By 2006, officials had captured the final two golden eagles. "The last golden eagle pair was really tricky to get because they had seen all their buddies get captured," says Christie Boser of the Nature Conservancy. During this time, several captive-breeding programs were also established to boost the island fox populations. After the capture of the last of the golden eagles, bald eagles were reintroduced to the islands in their place.

By eliminating those threats, biologists had expected the island foxes to regain their footing, but they had no idea just how quickly they would recover. After hitting a low of just 15, there are now 600 foxes on Santa Rosa Island, 500 foxes now on San Miguel Island, and a whopping 1,300 on Santa Cruz Island.

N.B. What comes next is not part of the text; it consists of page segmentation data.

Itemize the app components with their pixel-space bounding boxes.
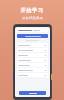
- button[interactable]: 开始: [19, 91, 46, 95]
- button[interactable]: [17, 28, 48, 32]
- button[interactable]: [17, 63, 48, 67]
- button[interactable]: [17, 58, 48, 62]
- staticText: 尽在精准典籍: [22, 16, 43, 20]
- button[interactable]: [17, 48, 48, 52]
- button[interactable]: [17, 43, 48, 47]
- button[interactable]: [17, 68, 48, 72]
- button[interactable]: [17, 34, 48, 38]
- button[interactable]: [17, 53, 48, 57]
- staticText: 开始学习: [20, 7, 44, 14]
- button[interactable]: [17, 73, 48, 77]
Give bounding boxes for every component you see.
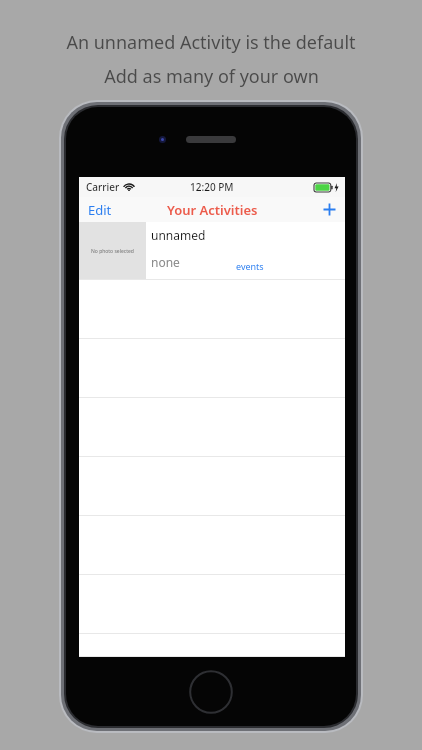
button[interactable]: events <box>236 260 264 272</box>
staticText: events <box>236 260 264 272</box>
staticText: Add as many of your own <box>104 64 319 89</box>
staticText: Your Activities <box>167 201 258 219</box>
button[interactable]: Add activity <box>314 202 345 217</box>
staticText: Edit <box>88 201 112 219</box>
staticText: 12:20 PM <box>190 180 234 194</box>
button[interactable]: Edit <box>79 198 121 222</box>
button[interactable]: No photo selected <box>79 222 345 280</box>
staticText: No photo selected <box>91 248 134 255</box>
staticText: Carrier <box>86 180 120 194</box>
staticText: An unnamed Activity is the default <box>66 30 356 55</box>
button[interactable] <box>79 634 345 657</box>
staticText: unnamed <box>151 227 206 243</box>
staticText: none <box>151 254 180 270</box>
button[interactable]: Home <box>189 670 233 714</box>
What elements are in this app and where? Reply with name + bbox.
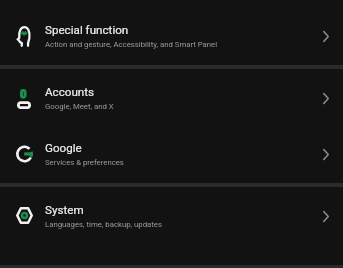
staticText: System	[45, 203, 84, 217]
button[interactable]: Accounts	[0, 70, 343, 126]
other: Open Google	[323, 149, 329, 160]
staticText: Languages, time, backup, updates	[45, 220, 162, 229]
other: Open System	[323, 211, 329, 222]
button[interactable]: Special function	[0, 8, 343, 64]
staticText: Google	[45, 141, 82, 155]
other: Open Accounts	[323, 93, 329, 104]
button[interactable]: System	[0, 188, 343, 244]
staticText: Special function	[45, 23, 129, 37]
other: Open Special function	[323, 31, 329, 42]
button[interactable]: Google	[0, 126, 343, 182]
staticText: Action and gesture, Accessibility, and S…	[45, 40, 218, 49]
staticText: Services & preferences	[45, 158, 124, 167]
staticText: Accounts	[45, 85, 95, 99]
staticText: Google, Meet, and X	[45, 102, 114, 111]
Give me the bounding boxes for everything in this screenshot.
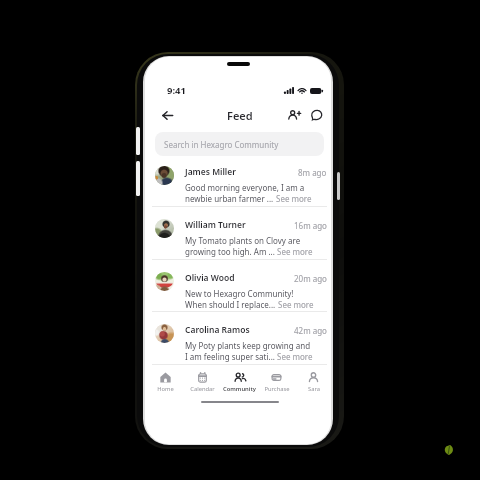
button[interactable]: Community	[221, 366, 258, 394]
staticText: My Poty plants keep growing and	[185, 340, 311, 351]
staticText: See more	[276, 193, 312, 204]
button[interactable]: Home	[146, 366, 184, 394]
staticText: My Tomato plants on Clovy are	[185, 235, 301, 246]
staticText: New to Hexagro Community!	[185, 288, 294, 299]
staticText: Community	[223, 385, 256, 393]
button[interactable]: William Turner	[145, 213, 331, 266]
staticText: Purchase	[264, 385, 290, 393]
staticText: growing too high. Am ...	[185, 246, 275, 257]
staticText: See more	[277, 351, 313, 362]
staticText: 16m ago	[294, 220, 327, 231]
staticText: Sara	[308, 385, 320, 393]
button[interactable]: Purchase	[258, 366, 295, 394]
staticText: Carolina Ramos	[185, 324, 250, 336]
staticText: 8m ago	[298, 167, 327, 178]
button[interactable]: Search in Hexagro Community	[155, 132, 324, 156]
button[interactable]: Olivia Wood	[145, 266, 331, 319]
staticText: James Miller	[185, 166, 236, 178]
staticText: Calendar	[190, 385, 215, 393]
staticText: Olivia Wood	[185, 272, 235, 284]
button[interactable]: Calendar	[184, 366, 221, 394]
staticText: 9:41	[167, 84, 186, 97]
button[interactable]: Back	[156, 104, 178, 126]
staticText: 20m ago	[294, 273, 327, 284]
staticText: Home	[157, 385, 174, 393]
staticText: William Turner	[185, 219, 246, 231]
button[interactable]: James Miller	[145, 160, 331, 213]
staticText: newbie urban farmer ...	[185, 193, 274, 204]
staticText: Search in Hexagro Community	[164, 139, 279, 150]
staticText: 42m ago	[294, 325, 327, 336]
staticText: Good morning everyone, I am a	[185, 182, 305, 193]
staticText: When should I replace...	[185, 299, 276, 310]
staticText: See more	[277, 246, 313, 257]
button[interactable]: Add member	[283, 104, 305, 126]
button[interactable]: Sara	[295, 366, 331, 394]
button[interactable]: Carolina Ramos	[145, 318, 331, 371]
staticText: Feed	[227, 108, 253, 123]
staticText: See more	[278, 299, 314, 310]
staticText: I am feeling super sati...	[185, 351, 275, 362]
button[interactable]: Messages	[305, 104, 327, 126]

According to National Park Service biologist, Timothy Coonan, "It's a strange thing. The official recovery plan has not even been finalized [by the U.S. Fish and Wildlife Service], and yet these populations are doing so well that they can come off the Endangered Species List."

He added that after reaching declines of 95 percent just a decade or so ago, the fox population today has nearly recovered - "population trend and annual survival are currently monitored to ensure that recovery proceeds apace and future threats to the park's island fox subspecies are identified."

This success story serves as a living testimony as to what is possible when we work in harmony with nature. Although nature can be fragile it is also so incredibly resilient but man must never forget this lesson.

Responses to "Dwarf foxes make an incredible recovery from near extincton"

  1. Unknown says:

    That makes me feel happy! I wish that more endangered species would rebound like that!

  2. Morgana says:

    I adore them. So cute and beautifull.